— WHAT YOU NEED TO DO —
Your answer should be an exact copy of all the entries, free of pictures.

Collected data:
_ _ _ _ _
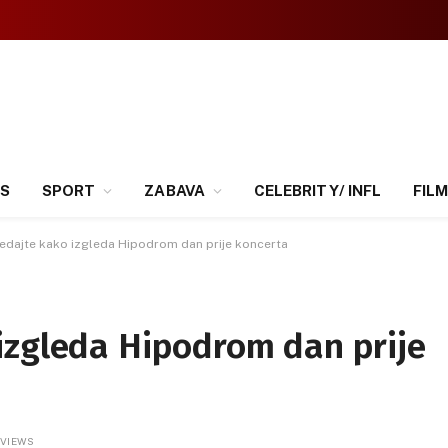
SS
SPORT
ZABAVA
CELEBRITY/ INFL
FILM
dajte kako izgleda Hipodrom dan prije koncerta
izgleda Hipodrom dan prije
1
VIEWS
_ _ _ _ _
— SOLUTION FOR THIS EXERCISE —
SS
SPORT
ZABAVA
CELEBRITY/ INFL
FILM
dajte kako izgleda Hipodrom dan prije koncerta
izgleda Hipodrom dan prije
1
VIEWS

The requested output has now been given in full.